Figure 15.

Overexpression of FGF15 attenuated pathologic features inAtg5^Δheplivers. (A) Scheme of the FGF15 overexpression study in mouse livers. (B) Expression of ERK1/2 in the liver was analyzed by immunoblotting assay and quantified by densitometry. Phosphorylation levels of ERK1/2 were normalized to those of the total protein levels and expressed as fold change of GFP group (n = 8/group). (C) Hepatic expression of indicated genes was analyzed by qRT-PCR (n = 3–5/group).
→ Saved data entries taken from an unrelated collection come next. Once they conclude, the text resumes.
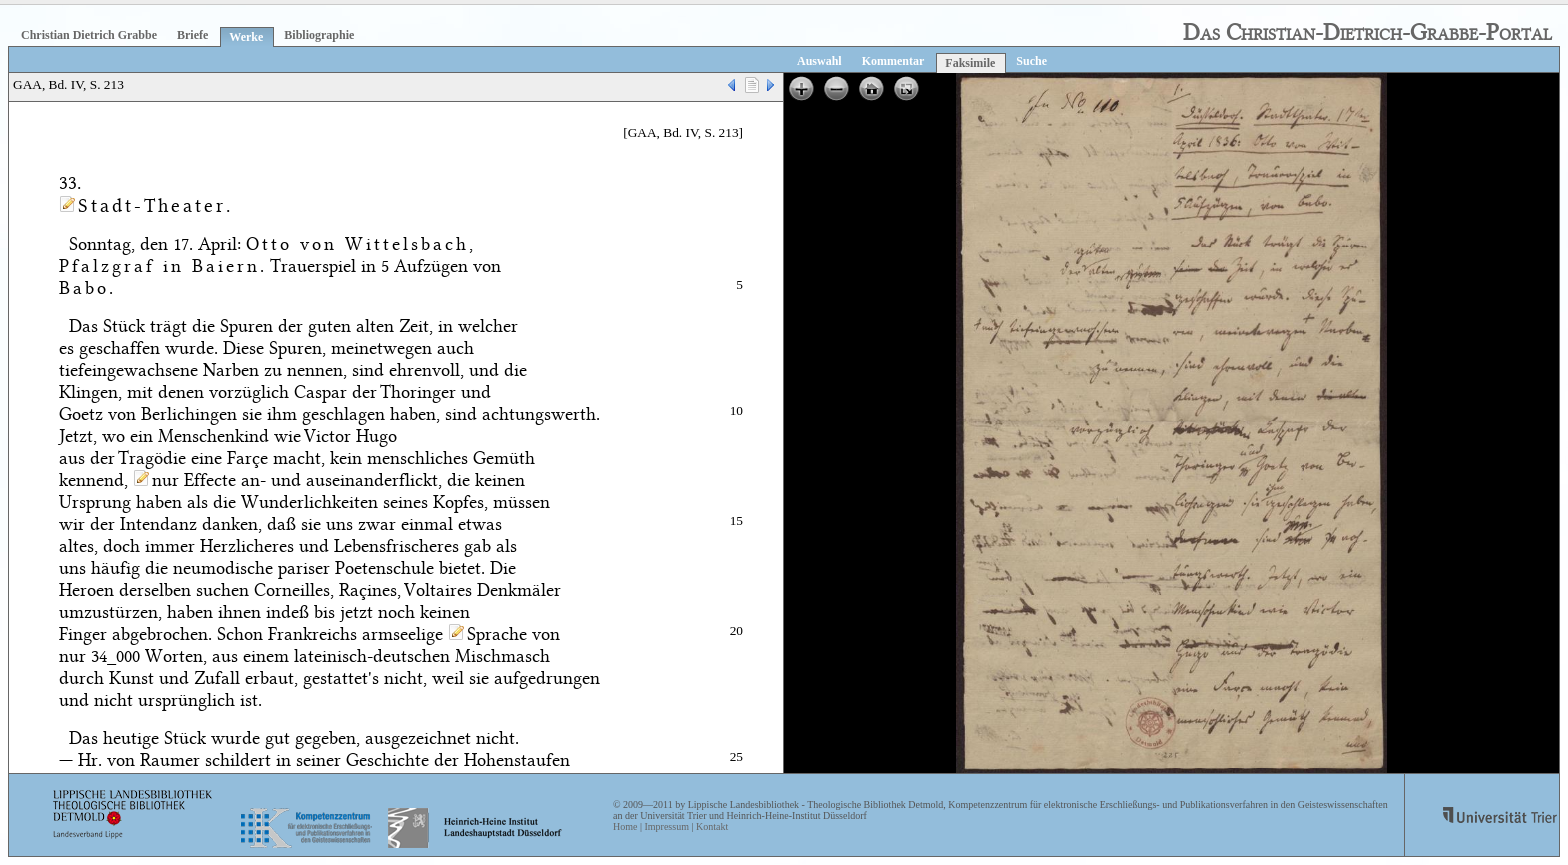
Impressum (666, 826)
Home (625, 826)
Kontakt (712, 826)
Data were expressed as fold change of GFP for the 1-week group. (D) TBA levels in the indicated compartments were measured (n = 3–5/group). (E) Serum levels of ALT, AST, ALP, and TBA in mice after AAV injection (n = 3–5/group). (F) Liver sections were subjected to H&E, anti-CK19, or Masson’s trichrome staining. Percentage of positive area was quantified with ImageJ (n = 3–5/group). Data are shown as means ± SE. ∗P < .05, ∗∗P < .01. AAV, adeno-associated virus; Bsep (Abcb11), bile salt export pump; Cyp7a1, cytochrome P450 7a1; GFP, green fluorescence protein.